スウェーデン出身のミカエル・ハフストローム監督は、PCやデジタル目覚まし時計といった現代的なアイテムから、不気味な絵画や半透明の幽霊といった古典的な物まで、地味派手とりまぜたギミックで、たった一つの部屋で起こる一人芝居の幽霊譚という、本来映画向きとは言えない作品を盛り上げようと奮闘している。
実際結構怖いし、面白い。
ただ、残念ながら後半は息切れを感じさせ、火責め水責めと恐怖のギミックが派手になればなるほど、恐怖感は逆に薄れてしまった。

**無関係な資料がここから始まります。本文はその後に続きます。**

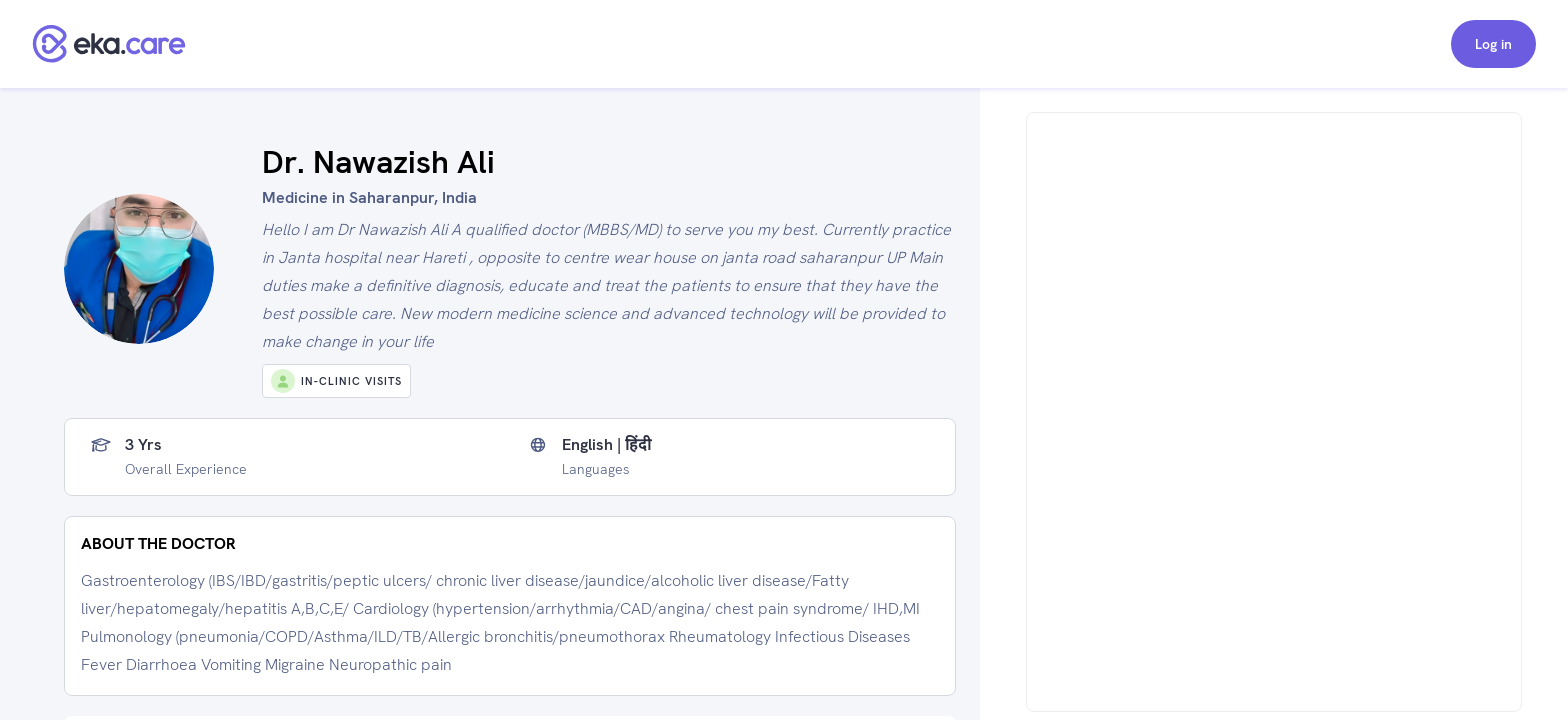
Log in (1493, 44)
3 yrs (143, 445)
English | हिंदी (606, 445)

仕掛けは良く出来ているし、キャラクターも面白いのだけど、ちょっと引っ張り過ぎたか。
キング原作のホラー映画としては、それなりに楽しめるが、傑作とまでは言えないという平均点の作品となった。

実はこの作品には別バージョンのエンディングがあったらしく、YouTubeなどで観る事ができる。
ボツになったバージョンは、ある意味よりキングらしいので興味のある人はチェックしてみると良いだろう。
まあどちらが好きかは好みの問題だと思うが、個人的には「シャイニング」を思わせるボツバージョンが好きだ。

さて、キングと言えばボストン・レッドソックスの熱狂的ファンという事は有名だ。
今回はそのボストンを代表する「サミュエル・アダムス・ボストンラガー」をチョイス。
銘柄は18世紀に活躍したボストン出身の政治家、サミュエル・アダムスから名を取られている。
バドやミラーなどのメジャービールとは一線を画す作りで、マイルかつコクがあり、モルトの強い風味を楽しめる。
アメリカで最も有名な地ビールである。